Is the NFL Ready for US?

For two decades, I have celebrated the start of the National Football League’s season. Yet this year I cannot swallow it whole.

In normal times, sexism and over-the-top flag-waving attach themselves to the NFL like slime barnacles on a boat and a deft pressing of the mute button blocks out the bluster. But in these upside-down times when war is peace, occupation is liberation, and democracy means voting for one of two pro-war Yalies, the game has been subsumed by a cesspool of war mongering impossible to ignore.

The stink was up my nose during the season’s opening game between the New England Patriots and Indianapolis Colts. Timed to coincide with the anniversary of 9/11, we were force fed bomber jets, silicon adorned cheerleaders, and Hank Williams, Jr., asking us if we were ‘ready for some football’ ­ and all before the opening kickoff.
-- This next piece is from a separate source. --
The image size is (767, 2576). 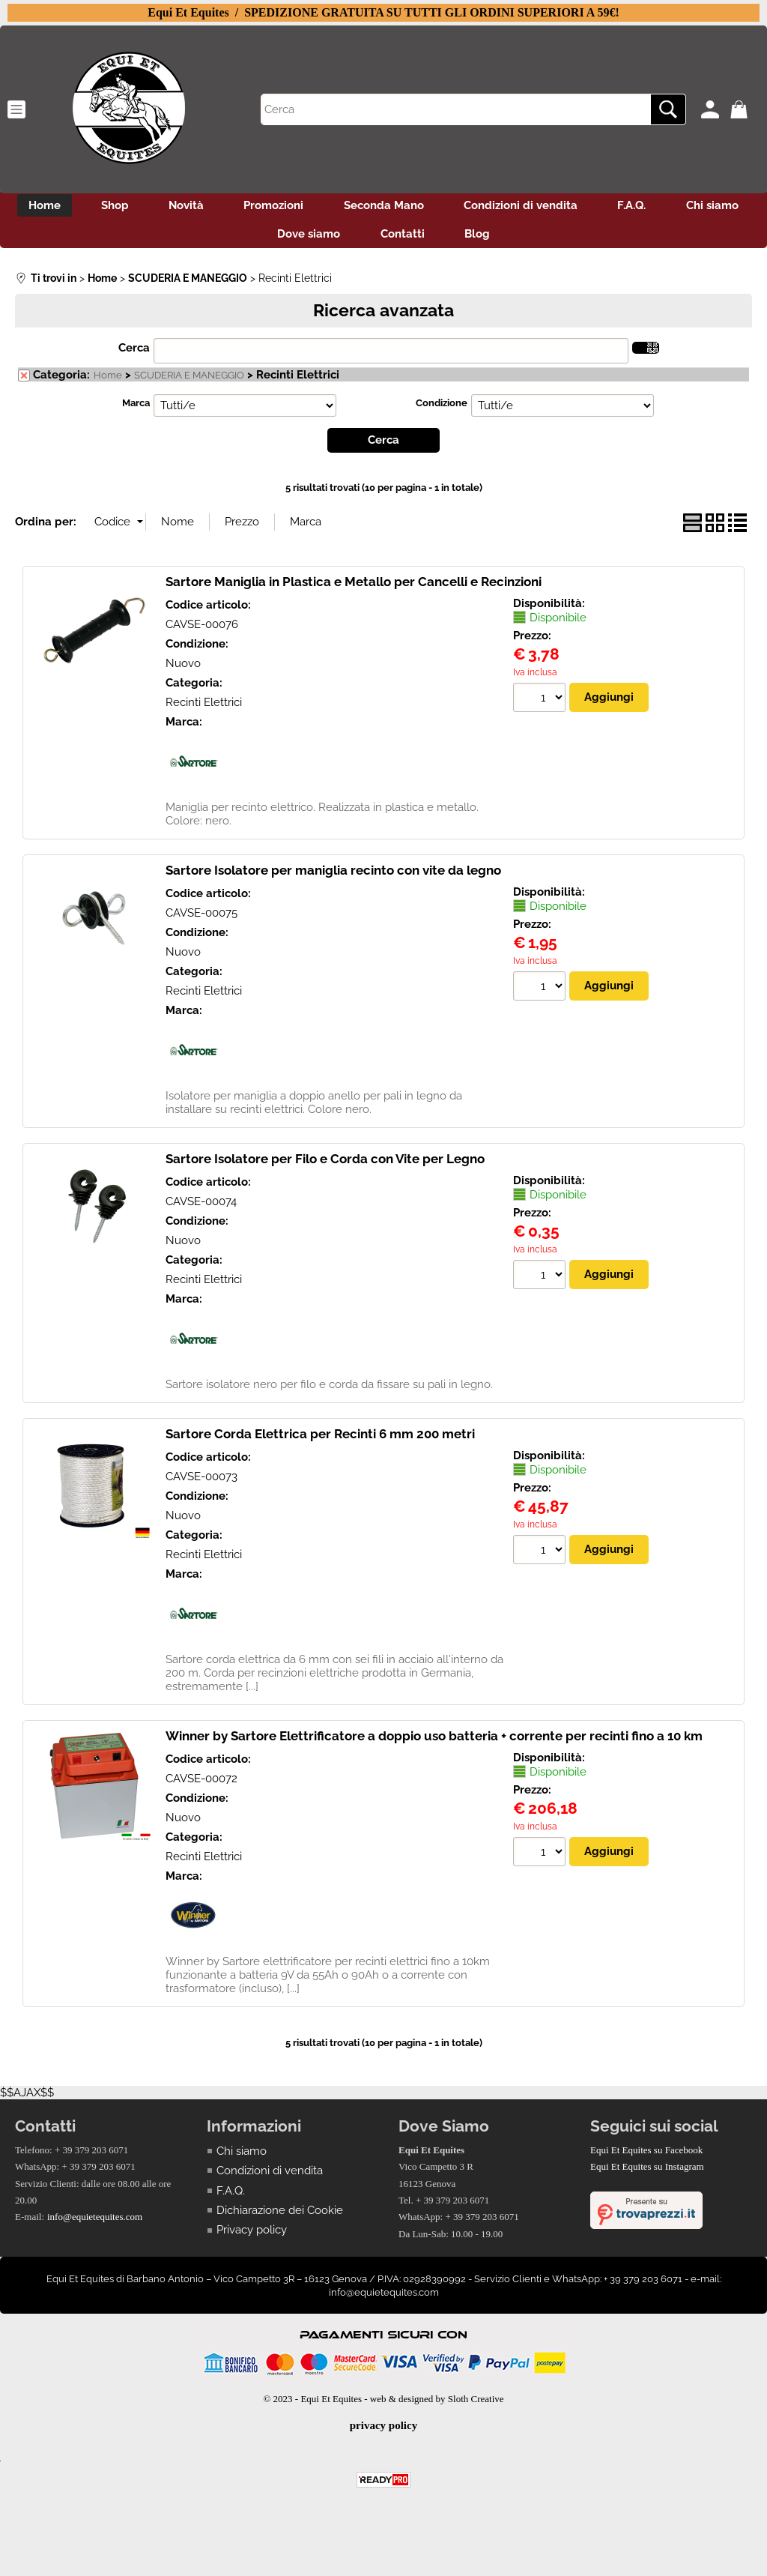 I want to click on Marca, so click(x=136, y=409).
Williams, Jr. is a fitting choice amidst the planes, pompoms, and patriotic poobah. In his hit 1988 song, a historical epic called, “If the South Would have Won,” he chortled:

“If the South would have won we would have it made
I’d make my supreme court down in Texas
and we wouldn’t have no killers getting off free
If they were proven guilty then they would swing quickly,
instead of writing’ books and smiling’ on T.V
We’d put Florida on the right track, ’cause we’d take Miami back” [from who? Jews? Cubans? Haitians? Or will Hank go for the trifecta?]
“I said if the south would a won we would a had it made!
Might even be better off!”

[In a league that is 65% Black, yet 80% of the coaches, 94% of the General Managers, and 100% of the owners are white, a paean to plantation life seems disturbingly appropriate.]

Given the flag waving, war posturing, and the swirling dervish of sexism I understand why there are courageous radicals who would sooner spoon-hug with Dick Cheney before watching the rest of the game; why there are heroic activists who would rather watch Alan Keyes in Mel Gibson’s ‘Othello’ before joining a tailgate; why there are principled vegans who would prefer drinking a mug of gravy and flossing with gristle than do anything that involves John Madden.
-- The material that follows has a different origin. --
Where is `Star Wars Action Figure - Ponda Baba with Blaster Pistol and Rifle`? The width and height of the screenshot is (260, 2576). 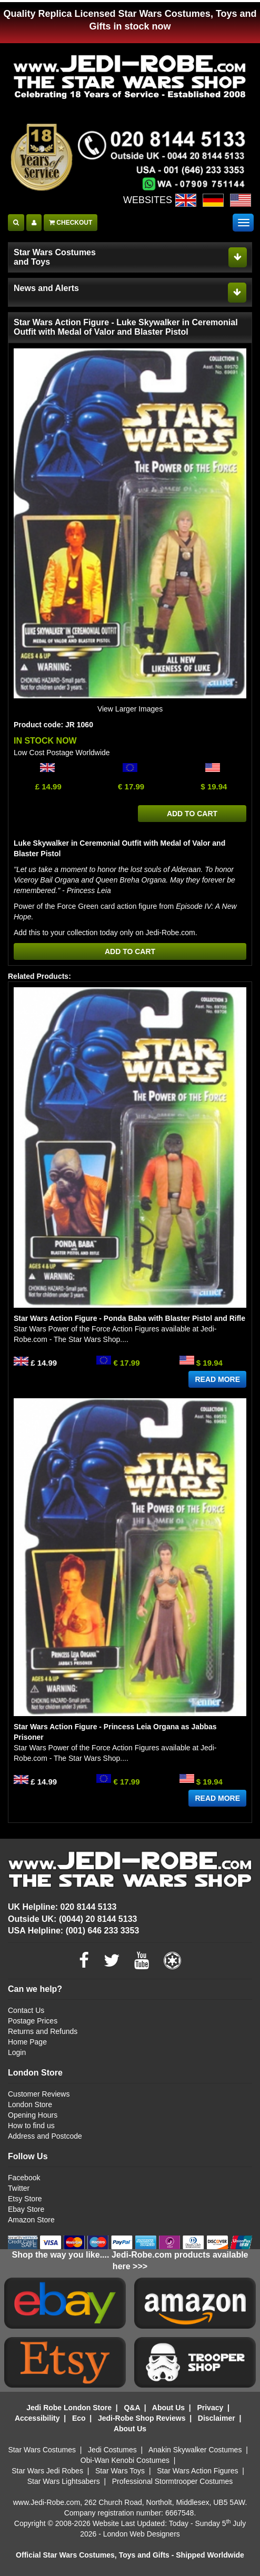 Star Wars Action Figure - Ponda Baba with Blaster Pistol and Rifle is located at coordinates (129, 1318).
But if you turned the channel, you missed a display of everything great about the gridiron – wild running by Corey Dillon and Edge James, sharp passing by Tom Brady and Peyton Manning, and a spine tingling end with a Colt fumble and missed field goal in the final 3 minutes.

The game had more suspense than anything since the scene in ‘Fahrenheit 9/11’ when you wonder if George W. Bush was ever going to put down ‘My Pet Goat’.

Yet when it was all done, the taste of a sports production drenched in right-wing sludge lingered, like I had spent three hours chewing Tylenol.

I now believe that it’s time to be heard and I know I am not alone. Us radical helmet huggers want our game a-la-carte: 60 minutes of football, hold the militaristic pep-rally.

I’m tired of pressing the mute button on myself. If network honchos will exploit football for political gain, we should return the favor.

The next time we’re at the stadium or in the sports bar and the game is being used as a vessel to push an agenda completely at odds with the kind of world we want to live in, let’s open our mouths and speak out.

When the national anthem is played, don’t stand up. Instead ask the person next to you if they know that the anthem was regimented during sporting events as a way to rally people around World War II. When salaries of players are mentioned, tell a stranger that their paychecks were won through union battles that included strikes with armed picket lines in the 1980s. When warplanes fly overhead ask how many peewee teams, and physical education classes are cut for each jet. When Romeo Crennell, Ted Cottrell, or any of the talented African-American assistant coaches show up on screen, ask why Dennis Erickson [career record 38-43] of the 49ers has a top job while they remain anonymous.

This might not make you the most popular person in the room, but if you scratch the surface with most folks, it’s amazing what you can find. Over 50% of this country thinks we are moving in the wrong direction and oppose the continuing occupation in Iraq. A lot of those folks spend their Sunday watching the patriotic hoedown thrown by the NFL. I say it’s time to crash the party.

Are we ready for some football? Sure, but let’s turn the question around and ask: Is football ready for us?